2.3. Using Precedences

Going back to our earlier expression-parsing example, wouldn't it be nicer if we didn't have to explicitly separate the expressions into terms and factors, merely to make it clear that '*' and '/' operators bind more tightly than '+' and '-'?

We could just change the grammar as follows (making the appropriate changes to the expression datatype too):

Exp   : let var '=' Exp in Exp  { Let $2 $4 $6 }
      | Exp '+' Exp             { Plus $1 $3 }
      | Exp '-' Exp             { Minus $1 $3 }
      | Exp '*' Exp             { Times $1 $3 }
      | Exp '/' Exp             { Div $1 $3 }
      | '(' Exp ')'             { Brack $2 }
      | int                     { Int $1 }
      | var                     { Var $1 }

but now Happy will complain that there are shift/reduce conflicts because the grammar is ambiguous - we haven't specified whether e.g. 1 + 2 * 3 is to be parsed as 1 + (2 * 3) or (1 + 2) * 3. Happy allows these ambiguities to be resolved by specifying the precedences of the operators involved using directives in the header[1]:

...
%right in
%left '+' '-'
%left '*' '/'
%%
...

The %left or %right directive is followed by a list of terminals, and declares all these tokens to be left or right-associative respectively. The precedence of these tokens with respect to other tokens is established by the order of the %left and %right directives: earlier means lower precedence. A higher precedence causes an operator to bind more tightly; in our example above, because '*' has a higher precedence than '+', the expression 1 + 2 * 3 will parse as 1 + (2 * 3).

What happens when two operators have the same precedence? This is when the associativity comes into play. Operators specified as left associative will cause expressions like 1 + 2 - 3 to parse as (1 + 2) - 3, whereas right-associative operators would parse as 1 + (2 - 3). There is also a %nonassoc directive which indicates that the specified operators may not be used together. For example, if we add the comparison operators '>' and '<' to our grammar, then we would probably give their precedence as:

...
%nonassoc '>' '<'
%right in
%left '+' '-'
%left '*' '/'
%%
...

which indicates that '>' and '<' bind less tightly than the other operators, and the non-associativity causes expressions such as 1 > 2 > 3 to be disallowed.
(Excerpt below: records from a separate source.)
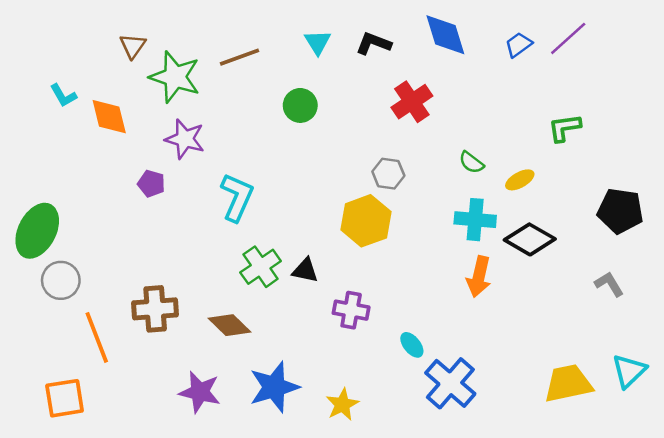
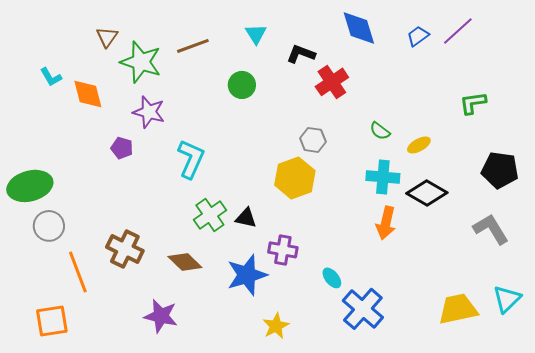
black L-shape: (373, 43) -> (301, 54), moved
green L-shape: (564, 128) -> (473, 103), moved
green ellipse: (37, 231) -> (30, 186), turned 48
gray L-shape: (609, 284) -> (491, 229), size x1.5
brown cross: (155, 309) -> (125, 249), turned 30
blue star: (274, 387) -> (247, 275), moved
2.3.1. How precedence works

The precedence directives, %left, %right and %nonassoc, assign precedence levels to the tokens in the declaration. A rule in the grammar may also have a precedence: if the last terminal in the left hand side of the rule has a precedence, then this is the precedence of the whole rule.

The precedences are used to resolve ambiguities in the grammar. If there is a shift/reduce conflict, then the precedence of the rule and the lookahead token are examined in order to resolve the conflict:

2.3.2. Context-dependent Precedence

The precedence of an individual rule can be overriden, using context precedence. This is useful when, for example, a particular token has a different precedence depending on the context. A common example is the minus sign: it has high precedence when used as prefix negation, but a lower precedence when used as binary subtraction.

We can implement this in Happy as follows:

%nonassoc '>' '<'
%right in
%left '+' '-'
%left '*' '/'
%left NEG
%%

Exp   : let var '=' Exp in Exp  { Let $2 $4 $6 }
      | Exp '+' Exp             { Plus $1 $3 }
      | Exp '-' Exp             { Minus $1 $3 }
      | Exp '*' Exp             { Times $1 $3 }
      | Exp '/' Exp             { Div $1 $3 }
      | '(' Exp ')'             { Brack $2 }
      | '-' Exp %prec NEG       { Negate $2 }
      | int                     { Int $1 }
      | var                     { Var $1 }

We invent a new token NEG as a placeholder for the precedence of our prefix negation rule. The NEG token doesn't need to appear in a %token directive. The prefix negation rule has a %prec NEG directive attached, which overrides the default precedence for the rule (which would normally be the precedence of '-') with the precedence of NEG.

Notes

[1]

Users of yacc will find this familiar, Happy's precedence scheme works in exactly the same way.